Model Cascade
Optimize performance and cost with tiered model selection.
Njira-AI supports a tiered model selection strategy, allowing you to choose the right balance of speed, cost, and intelligence for your policy evaluations.
Tiers
We offer three tiers of model capability. The specific models backing these tiers are updated regularly to the latest state-of-the-art versions.
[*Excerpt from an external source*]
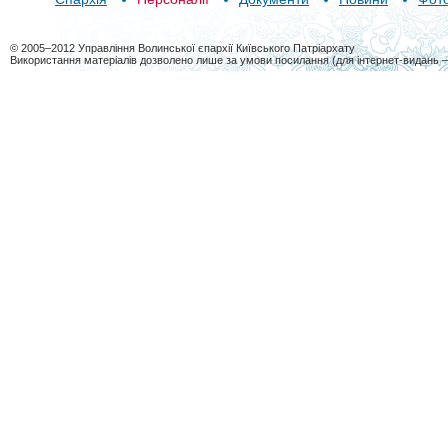
© 2005–2012 Управління Волинської єпархії Київського Патріархату
Використання матеріалів дозволено лише за умови посилання (для інтернет-видань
| Tier | Description | Typical Use Case | Underlying Models (Example) |
|---|---|---|---|
| FAST | High speed, low latency, lower cost. | Real-time chat filtering, simple PII detection. | gpt-5-mini, claude-haiku-4.5 |
| STANDARD (Default) | Balanced performance and intelligence. | Complex policy logic, context-aware safety. | gpt-5.2, claude-sonnet-4.5 |
| STRONG | Maximum reasoning capability. | Nuanced threat detection, security auditing. | gpt-5.2-pro, claude-opus-4.5 |
Selecting a Tier
You can specify the desired tier for each request using a custom header or metadata.
Via Headers (Proxy Mode)
When using the Njira Gateway proxy, pass the X-Njira-Tier header:
curl https://gateway.njira.ai/v1/chat/completions \
-H "Authorization: Bearer <your-key>" \
-H "X-Njira-Tier: fast" \
...
Via SDK
If you are using the internal SDK or integrating directly with the API, include the tier in the metadata dictionary:
response = njira.audit(
content="...",
metadata={"tier": "strong"}
)
Default Behavior
If no tier is specified, the system defaults to STANDARD. This ensures a safe baseline for all traffic.
Provider Specifics
The actual model used depends on the configured LLM provider for your organization.
- OpenAI: Maps to
gpt-5-mini,gpt-5.2,gpt-5.2-pro. - Anthropic: Maps to
claude-haiku,claude-sonnet,claude-opus. - Gemini: Maps to
gemini-3-flash,gemini-3-pro,gemini-3-pro.